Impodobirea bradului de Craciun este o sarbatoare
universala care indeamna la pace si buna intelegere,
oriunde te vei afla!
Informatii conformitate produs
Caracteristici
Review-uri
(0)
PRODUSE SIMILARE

★ ★ ★ ★

- _Task prompt_
Your job is to set down the whole listing a second time, exactly.

- _Answer space_
Impodobirea bradului de Craciun este o sarbatoare
universala care indeamna la pace si buna intelegere,
oriunde te vei afla!
Informatii conformitate produs
Caracteristici
Review-uri
(0)
PRODUSE SIMILARE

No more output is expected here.